Saturday, September 24, 2011

Wild life - By Susan Wells Bennett

Wild life is a book that intrigued me from the very beginning, starting with its title. Usually the title of a book would give away a little of its “soul”, tell the reader what to expect… all I could glean from this one was that the book had something to do with animals. And since I love animals, I set to reading it with enthusiasm.
Just to discover that Wild Life became more intriguing by the minute. Every time I thought I had it pegged down to one genre, the story would have some new twist that would somewhat change it, always keeping me on a razor edge about how it would end.
There are so many things I loved about it that I’m finding it difficult to list them all.
First and foremost, the style in which the book is written, clean, flowing, at times downright ironical and amusing, at times meditative or even sad, but always in tone with the events.

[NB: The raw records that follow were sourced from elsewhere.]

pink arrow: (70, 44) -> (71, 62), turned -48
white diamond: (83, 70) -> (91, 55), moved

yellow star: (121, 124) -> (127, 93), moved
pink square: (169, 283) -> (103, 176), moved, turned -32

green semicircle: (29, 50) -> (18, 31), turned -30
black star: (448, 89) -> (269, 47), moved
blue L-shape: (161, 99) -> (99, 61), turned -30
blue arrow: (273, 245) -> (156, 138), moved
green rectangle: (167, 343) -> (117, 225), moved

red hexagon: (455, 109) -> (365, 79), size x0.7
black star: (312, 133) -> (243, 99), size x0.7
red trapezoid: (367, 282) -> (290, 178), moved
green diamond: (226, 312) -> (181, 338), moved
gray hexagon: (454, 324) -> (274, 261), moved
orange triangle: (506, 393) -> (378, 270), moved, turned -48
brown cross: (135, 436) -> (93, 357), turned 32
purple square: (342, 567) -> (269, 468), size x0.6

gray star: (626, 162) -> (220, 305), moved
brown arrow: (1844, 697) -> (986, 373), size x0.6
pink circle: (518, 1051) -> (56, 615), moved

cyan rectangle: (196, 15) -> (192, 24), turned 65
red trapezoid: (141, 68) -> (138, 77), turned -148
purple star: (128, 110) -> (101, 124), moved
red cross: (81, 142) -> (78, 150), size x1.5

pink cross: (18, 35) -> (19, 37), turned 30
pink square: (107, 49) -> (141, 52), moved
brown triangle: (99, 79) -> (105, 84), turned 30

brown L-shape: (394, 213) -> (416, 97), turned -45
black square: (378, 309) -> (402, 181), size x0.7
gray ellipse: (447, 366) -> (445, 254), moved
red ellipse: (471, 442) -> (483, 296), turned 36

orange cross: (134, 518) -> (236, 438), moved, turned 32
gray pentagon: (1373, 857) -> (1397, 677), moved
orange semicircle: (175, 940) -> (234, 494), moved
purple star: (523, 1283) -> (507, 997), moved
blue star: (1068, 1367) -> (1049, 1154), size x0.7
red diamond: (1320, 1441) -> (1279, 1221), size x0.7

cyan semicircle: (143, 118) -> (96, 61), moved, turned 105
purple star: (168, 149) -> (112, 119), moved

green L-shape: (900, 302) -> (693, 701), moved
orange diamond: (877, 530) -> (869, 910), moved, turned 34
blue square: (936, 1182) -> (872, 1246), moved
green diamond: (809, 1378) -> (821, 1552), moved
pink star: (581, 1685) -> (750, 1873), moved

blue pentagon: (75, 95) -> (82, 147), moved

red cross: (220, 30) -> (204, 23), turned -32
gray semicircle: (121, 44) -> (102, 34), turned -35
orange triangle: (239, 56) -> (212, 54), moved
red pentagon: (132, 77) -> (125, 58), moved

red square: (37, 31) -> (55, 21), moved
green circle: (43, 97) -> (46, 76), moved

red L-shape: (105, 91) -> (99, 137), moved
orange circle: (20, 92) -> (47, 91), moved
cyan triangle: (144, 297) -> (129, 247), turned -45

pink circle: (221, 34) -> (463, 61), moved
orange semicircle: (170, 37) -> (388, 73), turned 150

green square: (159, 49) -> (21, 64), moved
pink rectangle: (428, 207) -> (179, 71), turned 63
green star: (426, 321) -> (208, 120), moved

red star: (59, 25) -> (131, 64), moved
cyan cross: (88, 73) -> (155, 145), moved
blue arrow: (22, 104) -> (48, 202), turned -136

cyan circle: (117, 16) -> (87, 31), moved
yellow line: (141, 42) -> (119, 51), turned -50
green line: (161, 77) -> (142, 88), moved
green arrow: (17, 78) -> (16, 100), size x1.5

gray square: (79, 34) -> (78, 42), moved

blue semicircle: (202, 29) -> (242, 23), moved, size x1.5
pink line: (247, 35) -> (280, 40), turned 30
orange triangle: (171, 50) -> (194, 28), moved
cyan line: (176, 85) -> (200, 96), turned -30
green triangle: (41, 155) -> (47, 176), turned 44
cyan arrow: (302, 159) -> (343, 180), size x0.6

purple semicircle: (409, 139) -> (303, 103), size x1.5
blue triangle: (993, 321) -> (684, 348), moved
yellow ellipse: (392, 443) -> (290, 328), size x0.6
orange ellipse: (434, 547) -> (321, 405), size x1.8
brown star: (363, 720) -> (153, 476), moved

Then the characters… they come to life, page after page, making you feel like you’ve always known them, and making you feel for them and with them. Claire and Sondra are very different from each other, and yet each is so vivid and “true” to the last detail. And while being a middle aged man, Milo is also the sort of “hero” a reader will find it difficult to forget. And behind all of them, in the background but always very much present, there are the zoo animals that give the book its title.
A zoo is an unusual setting for a book, and yet even if it is a little startling in the beginning, it soon becomes the natural stage for the characters to move on, even Sondra, who’s clearly more at ease in a bar than in a zoo.
And last but not least, the blending of genres. At the beginning, I thought I was reading a romance, very well written and very unusual, but a romance nonetheless, so I expected the book to develop on the lines of a romance… what I did not foresee nor expect was that what I was discovering about the personal life of the main character would lead to a blending of romance and mystery, brought into being with the utmost ability, with no hanging leads and while maintaining coherence to the whole story.
Definitely, this is a very good novel, which I would set at the same level with the works of the best authors of both genres I have read, and that I highly recommend reading.